Semantic similarity distribution

This histogram visualizes the distribution of cosine similarity scores, which measure the semantic similarity between paired texts. The majority of similarity scores cluster near 1.0, indicating that most text pairs are highly similar. A gradual increase in frequency is observed as similarity scores rise, with a sharp peak at 1.0. Lower similarity scores (0.0–0.4) are rare, suggesting fewer instances of dissimilar text pairs.

Semantic similarity score against ROUGE scores

This scatter plot matrix compares semantic similarity (cosine similarity) with ROUGE scores, showing their correlation. Higher similarity → Higher ROUGE scores, indicating strong n-gram overlap in semantically similar texts. ROUGE-1 & ROUGE-L show the strongest correlation, while ROUGE-2 has more variability. Some low-similarity outliers still achieve moderate ROUGE scores, suggesting surface-level overlap without deep semantic alignment. These plots help assess how semantic similarity aligns with n-gram overlap metrics in text evaluation.

Performance on Another Dataset

To assess the performance of our fine-tuned query generation model, we conducted evaluations on a dataset containing real user queries, which was not part of the fine-tuning data. The goal was to verify the model’s generalizability and effectiveness in generating high-quality queries for e-commerce products.

Average scores by model

The figure presents a comparison of ROUGE scores between GenQ-TDC-v1 (checkpoint-41448) and the base model (query-gen-msmarco-t5-base-v1). ROUGE scores (ROUGE-1, ROUGE-2, ROUGE-L, and ROUGE-LSUM) measure the similarity between generated queries and ground-truth user queries.

The fine-tuned model outperforms the base model across all ROUGE metrics, with significant improvements in ROUGE-1, ROUGE-2, and ROUGE-LSUM.
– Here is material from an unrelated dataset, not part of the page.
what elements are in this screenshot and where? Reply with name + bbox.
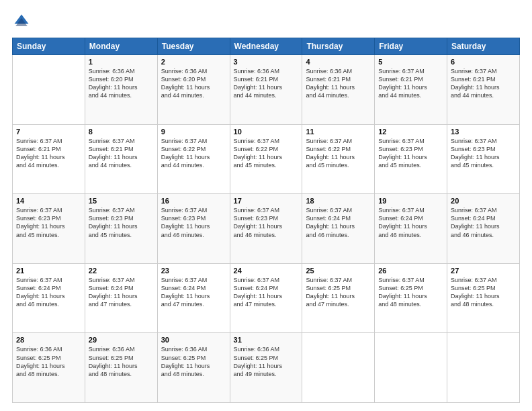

These improvements indicate that the fine-tuned model generates queries that are more aligned with real user queries, making it a better fit for practical e-commerce applications.

Semantic similarity distribution

The figure shows the distribution of semantic similarity scores (cosine similarity between the generated queries and real user queries.

The distribution shows a peak around 0.1 - 0.2, with a secondary peak near 0.6 - 0.7.

The bimodal nature of the distribution suggests that while a portion of generated queries are highly aligned with real user queries, some still exhibit lower similarity, likely due to domain-specific variations.

A significant number of generated queries achieve a similarity score of 0.6 or higher, confirming that the fine-tuned model effectively captures user intent better than a generic, pre-trained model.

Better Generalization: Even though the fine-tuned model was not trained on this dataset, it generalizes better than the original model on real user queries.

Improved Query Quality: The fine-tuned model produces more relevant, structured, and user-aligned queries which is critical for enhancing search and recommendation performance in e-commerce.

Robust Semantic Alignment: Higher semantic similarity scores indicate that queries generated by the fine-tuned model better match user intent, leading to improved search and retrieval performance.